The UK has more ancient native oak trees than all the other EU countries combined.
Over 5,000 oaks were used in building HMS Victory, Lord Nelson’s flagship at the Battle of Trafalgar in 1805.
Being one of the hardest and most durable timbers, modern uses include flooring, wine barrels and building construction.
It can take over 40 years for oaks to produce acorns.
Over 2000 species of bird, mammal, fungi, invertebrate, bryophyte and lichens use oak trees. There are over 300 species restricted to oak trees and over 200 highly associated species.
The UK has over 49,000 ancient, veteran and notable oak trees, half of which are found in non-woodland ecosystems. These support a greater diversity of associated species than younger trees.
The social and environmental value of oak is estimated at £250m per year and is likely to be higher as this excludes aspects such as physical, mental, cultural, symbolic and educational benefits.
Did you know?
There are around 121 million oak trees in UK woodland and almost 1 million in London alone!
Decline diseases of oak have been documented for over 100 years in the UK and Europe but there is limited evidence of their cause and effects. Oak declines are complex diseases involving both abiotic predisposing factors and biotic elements acting in a temporal sequence with cumulative effects.Extreme weather such as strong winds, drought, waterlogging, winter frosts and local conditions such as soil type, nutrient levels (N, P, S and K) and compaction – can cause mortality or have long-term impacts on oak health.

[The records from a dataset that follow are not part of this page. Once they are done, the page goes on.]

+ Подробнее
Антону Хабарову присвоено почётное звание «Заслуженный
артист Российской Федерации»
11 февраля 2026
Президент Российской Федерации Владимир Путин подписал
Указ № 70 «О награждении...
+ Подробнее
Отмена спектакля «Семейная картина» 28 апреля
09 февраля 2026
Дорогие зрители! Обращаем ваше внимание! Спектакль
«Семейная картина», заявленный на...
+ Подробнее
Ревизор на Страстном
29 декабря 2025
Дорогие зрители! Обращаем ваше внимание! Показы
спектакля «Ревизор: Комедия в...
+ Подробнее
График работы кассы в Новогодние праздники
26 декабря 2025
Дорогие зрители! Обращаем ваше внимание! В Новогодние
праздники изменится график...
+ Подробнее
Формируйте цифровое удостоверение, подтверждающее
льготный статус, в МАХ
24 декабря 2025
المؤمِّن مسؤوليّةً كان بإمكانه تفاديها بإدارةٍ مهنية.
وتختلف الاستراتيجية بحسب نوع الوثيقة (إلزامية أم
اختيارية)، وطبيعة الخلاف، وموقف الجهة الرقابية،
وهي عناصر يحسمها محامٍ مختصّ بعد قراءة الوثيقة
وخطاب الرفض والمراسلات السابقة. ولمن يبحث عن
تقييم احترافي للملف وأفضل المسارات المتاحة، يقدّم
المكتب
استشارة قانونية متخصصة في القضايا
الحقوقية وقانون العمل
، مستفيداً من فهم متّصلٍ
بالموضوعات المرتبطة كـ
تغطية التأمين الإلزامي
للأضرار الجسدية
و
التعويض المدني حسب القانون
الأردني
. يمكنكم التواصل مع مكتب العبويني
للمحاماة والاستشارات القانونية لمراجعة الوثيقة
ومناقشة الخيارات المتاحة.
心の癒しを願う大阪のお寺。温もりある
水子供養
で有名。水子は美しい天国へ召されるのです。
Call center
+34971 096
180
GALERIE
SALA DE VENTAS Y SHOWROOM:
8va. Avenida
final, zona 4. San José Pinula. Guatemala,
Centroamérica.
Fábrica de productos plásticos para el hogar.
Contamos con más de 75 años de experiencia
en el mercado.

Acute Oak Decline (AOD) is strongly correlated with environmental factors associated with predisposition to forest decline, i.e. elevated nitrogen and sulphur; lower rainfall, higher air temperatures, and lower elevations. It is more prevalent in warmer and drier sites and is estimated to affect 1/3 of woodland in England and Wales.
Before the 1970s oak woodland management practices followed those developed for conifers; hence, many broadleaved woods underwent a long period where between-tree competition was very high – this may be a predisposing factor for decline. Problems with between-tree competition can be exacerbated by a lack of management; 42% of forests in England are subject to low levels of or no management.
In Europe, oak has over 130 species of associated insect pests. Oak is typically highly tolerant to defoliation, however repeated events can act as ‘inciting factors’, contributing to their decline.
Different monitoring programs have collected varying data on oak populations: NFI (2009-present), Forest Condition Survey (1987-2006) and the Countryside Survey (1987-present).
In 2014, the crown condition of 104,994 sample trees on 5,611 Level I plots across 24 countries was assessed. Of the main tree species, Quercus petraea and Q. robur had the highest mean defoliation (25.2%) and highest proportion of severely damaged and dead trees.
Oaks have long generation times, infrequent masting years and poor natural regeneration in the UK. The majority of new oak woodland in Britain is established via planting but shortage of locally produced seed is an enduring problem.
Oak is an important timber tree and breeding and selection programmes have been established in the UK and Europe to improve traits of economic importance such as growth rate, form and timber quality. These show medium to high heritability but may be less important for fitness or adaption to different climates.
The UK is on the north-western edge of the distribution range for oak and therefore may contain valuable and uniquely adapted individuals and/or genes. Wind dispersal of pollen and bird and small mammal dispersal of seeds mean that genes are moved freely between populations of oak (high levels of gene flow) so geographically isolated oak stands are not genetically isolated. Open grown solitary trees experiencing a higher proportion of long distance gene flow than woodland trees.
The Action Oak initiative is a partnership working together to protect our native oak trees for future generations.